This caller bid of articles focuses connected moving pinch LLMs to standard your SEO tasks. We dream to thief you merge AI into SEO truthful you tin level up your skills.
We dream you enjoyed nan previous article and understand what vectors, vector distance, and text embeddings are.
Following this, it’s clip to flex your “AI knowledge muscles” by learning really to usage matter embeddings to find keyword cannibalization.
We will commencement pinch OpenAI’s matter embeddings and comparison them.
text-embedding-ada-002 | 1536 | $0.10 per 1M tokens | Great for astir usage cases. |
text-embedding-3-small | 1536 | $0.002 per 1M tokens | Faster and cheaper but little accurate |
text-embedding-3-large | 3072 | $0.13 per 1M tokens | More meticulous for analyzable agelong text-related tasks, slower |
(*tokens tin beryllium considered arsenic words words.)
But earlier we start, you request to instal Python and Jupyter connected your computer.
Jupyter is simply a web-based instrumentality for professionals and researchers. It allows you to execute analyzable information study and instrumentality learning exemplary improvement utilizing immoderate programming language.
Don’t interest – it’s really easy and takes small clip to decorativeness nan installations. And remember, ChatGPT is your friend erstwhile it comes to programming.
In a nutshell:
- Download and install Python.
- Open your Windows bid statement aliases terminal connected Mac.
- Type this commands pip instal jupyterlab and pip instal notebook
- Run Jupiter by this command: jupyter lab
We will usage Jupyter to research pinch matter embeddings; you’ll spot really nosy it is to activity with!
But earlier we start, you must motion up for OpenAI’s API and group up billing by filling your balance.
Once you’ve done that, group up email notifications to pass you erstwhile your spending exceeds a definite magnitude nether Usage limits.
Then, get API keys nether Dashboard > API keys, which you should support backstage and ne'er stock publicly.
Now, you person each nan basal devices to commencement playing pinch embeddings.
- Open your machine bid terminal and type jupyter lab.
- You should spot thing for illustration nan beneath image popular up successful your browser.

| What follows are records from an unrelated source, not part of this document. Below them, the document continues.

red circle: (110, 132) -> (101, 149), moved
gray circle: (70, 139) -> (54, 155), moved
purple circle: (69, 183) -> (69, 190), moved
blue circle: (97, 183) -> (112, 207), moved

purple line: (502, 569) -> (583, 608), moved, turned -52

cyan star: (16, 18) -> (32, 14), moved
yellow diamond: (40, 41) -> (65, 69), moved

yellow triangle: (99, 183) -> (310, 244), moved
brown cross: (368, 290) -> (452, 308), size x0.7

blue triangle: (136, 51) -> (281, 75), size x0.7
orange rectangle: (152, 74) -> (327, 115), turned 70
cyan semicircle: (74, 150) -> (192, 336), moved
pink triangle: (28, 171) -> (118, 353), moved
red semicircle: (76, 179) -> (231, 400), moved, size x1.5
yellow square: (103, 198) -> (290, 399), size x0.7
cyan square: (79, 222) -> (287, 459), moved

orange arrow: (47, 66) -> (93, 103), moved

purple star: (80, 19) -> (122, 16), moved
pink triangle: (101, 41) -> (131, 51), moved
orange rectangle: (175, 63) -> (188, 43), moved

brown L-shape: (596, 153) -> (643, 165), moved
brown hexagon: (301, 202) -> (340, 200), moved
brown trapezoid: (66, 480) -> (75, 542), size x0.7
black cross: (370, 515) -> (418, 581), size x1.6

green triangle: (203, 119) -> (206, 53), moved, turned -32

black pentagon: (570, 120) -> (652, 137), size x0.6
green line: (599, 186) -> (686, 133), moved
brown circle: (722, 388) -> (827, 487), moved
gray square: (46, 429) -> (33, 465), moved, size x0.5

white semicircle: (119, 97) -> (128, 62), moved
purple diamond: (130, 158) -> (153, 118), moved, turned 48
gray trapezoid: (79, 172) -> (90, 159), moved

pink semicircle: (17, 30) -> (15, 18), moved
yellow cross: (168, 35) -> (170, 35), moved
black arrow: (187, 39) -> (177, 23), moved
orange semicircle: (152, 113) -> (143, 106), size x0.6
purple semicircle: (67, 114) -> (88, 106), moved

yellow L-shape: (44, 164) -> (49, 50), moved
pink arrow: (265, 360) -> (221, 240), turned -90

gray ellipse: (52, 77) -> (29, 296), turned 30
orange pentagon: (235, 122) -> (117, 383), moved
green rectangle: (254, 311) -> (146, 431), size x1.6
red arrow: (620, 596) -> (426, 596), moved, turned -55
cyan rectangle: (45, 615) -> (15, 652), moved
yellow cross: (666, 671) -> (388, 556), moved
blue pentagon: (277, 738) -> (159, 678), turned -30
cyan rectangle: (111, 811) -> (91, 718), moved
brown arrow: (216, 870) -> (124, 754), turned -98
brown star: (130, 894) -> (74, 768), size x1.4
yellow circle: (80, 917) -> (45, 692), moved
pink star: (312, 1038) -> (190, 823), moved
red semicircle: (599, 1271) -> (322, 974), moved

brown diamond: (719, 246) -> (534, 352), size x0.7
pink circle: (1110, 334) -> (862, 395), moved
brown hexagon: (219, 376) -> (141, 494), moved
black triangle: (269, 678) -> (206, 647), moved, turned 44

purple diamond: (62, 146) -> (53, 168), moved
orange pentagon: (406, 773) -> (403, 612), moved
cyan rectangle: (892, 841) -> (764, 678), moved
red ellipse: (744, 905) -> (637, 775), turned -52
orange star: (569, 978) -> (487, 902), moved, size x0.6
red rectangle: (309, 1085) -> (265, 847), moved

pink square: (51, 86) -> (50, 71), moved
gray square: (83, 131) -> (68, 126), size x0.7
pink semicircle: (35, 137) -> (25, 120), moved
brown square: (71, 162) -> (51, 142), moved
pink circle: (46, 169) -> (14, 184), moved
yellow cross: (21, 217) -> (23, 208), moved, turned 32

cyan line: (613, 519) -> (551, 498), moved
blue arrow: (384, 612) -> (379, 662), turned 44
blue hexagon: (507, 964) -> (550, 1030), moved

- Click connected Python 3 nether Notebook.
In nan opened window, you will constitute your code.
As a mini task, let’s group akin URLs from a CSV. The sample CSV has 2 columns: URL and Title. Our script’s task will beryllium to group URLs pinch akin semantic meanings based connected nan title truthful we tin consolidate those pages into 1 and hole keyword cannibalization issues.
Here are nan steps you request to do:
Install required Python libraries pinch nan pursuing commands successful your PC’s terminal (or successful Jupyter notebook)
The ‘openai’ room is required to interact pinch nan OpenAI API to get embeddings, and ‘pandas’ is utilized for information manipulation and handling CSV record operations.
The ‘scikit-learn’ room is basal for calculating cosine similarity, and ‘numpy’ is basal for numerical operations and handling arrays. Lastly, unidecode is utilized to cleanable text.
Then, download nan sample expanse arsenic a CSV, rename nan record to pages.csv, and upload it to your Jupyter files wherever your book is located.
Set your OpenAI API cardinal to nan cardinal you obtained successful nan measurement above, and copy-paste nan codification beneath into nan notebook.
Run nan codification by clicking nan play triangle icon astatine nan apical of nan notebook.
This codification sounds a CSV file, ‘pages.csv,’ containing titles and URLs, which you tin easy export from your CMS aliases get by crawling a customer website utilizing Screaming Frog.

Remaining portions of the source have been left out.